Period: 12.06.2026 Expectation: 400 pips

Invest in Brent crude up to $102

Today at 11:41 AM 4
Invest in Brent crude up to $102

Brent prices were stuck in a flat trend for the past week. The reason? It’s the same old US-Iran peace talks and market concerns about a swift resolution to the Middle East conflict. Another factor that influenced quotes was the suspension of oil loading at a terminal in Oman after a drone attack. This incident has once again heightened fears about stability in the region.


At the same time, the Energy Information Administration (EIA) reported a decline in US crude inventories due to strong export figures and active refining—one more tailwind for prices. On the flip side, we have the Organization of Petroleum Exporting Countries and its allies (OPEC+) with their intention to boost production targets by 188,000 barrels per day (bpd) in July. The group creates a visible bump in the rally road, but the market continues to look past it, focusing on supply disruptions.


OPEC has maintained its global oil demand outlook for 2026 at around 1.2 million bpd, seeing no reason to revise current consumption levels. However, the combination of expensive fuel, weakness in some economic segments, and overall uncertainty could throw a wrench into Brent’s rally.

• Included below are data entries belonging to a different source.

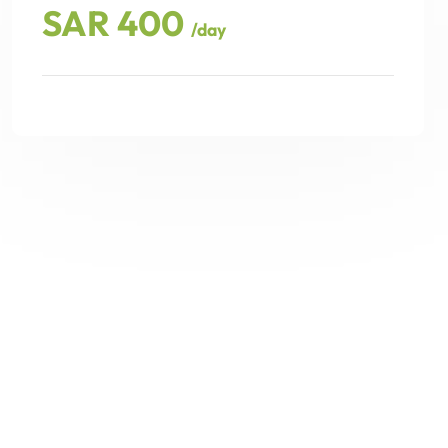
SAR 400
/day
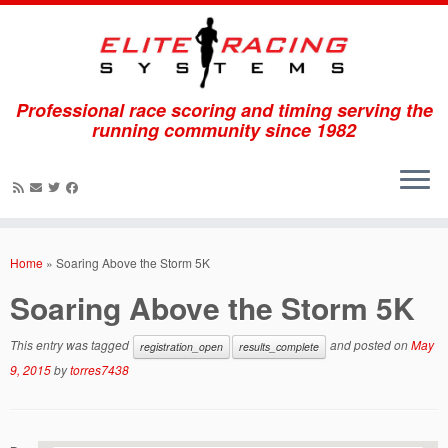
Professional race scoring and timing serving the
running community since 1982
Skip
to
Home
»
Soaring Above the Storm 5K
content
Soaring Above the Storm 5K
This entry was tagged
and posted on
May
registration_open
results_complete
9, 2015
by
torres7438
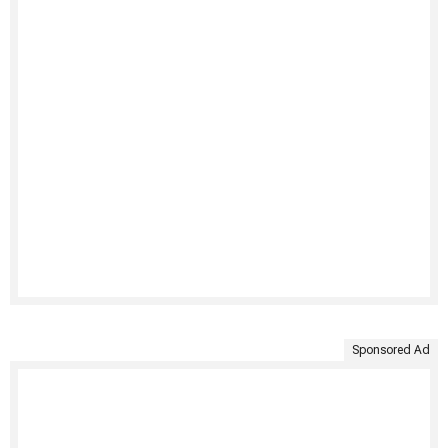
Sponsored Ad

In general, the fundamental picture remains moderately bullish, as does the technical setup. After reaching the lower boundary of the flat channel, quotes have begun an upward move, with $102.00 per barrel in sight.


The final recommendation:

— Buy Brent crude at the current price, aiming for $102.00 within one week.

— Place a Stop Loss order at $95.80, just below support, to protect against the risk of the market moving in the opposite direction.

This content is for informational purposes only and is not intended to be investing advice.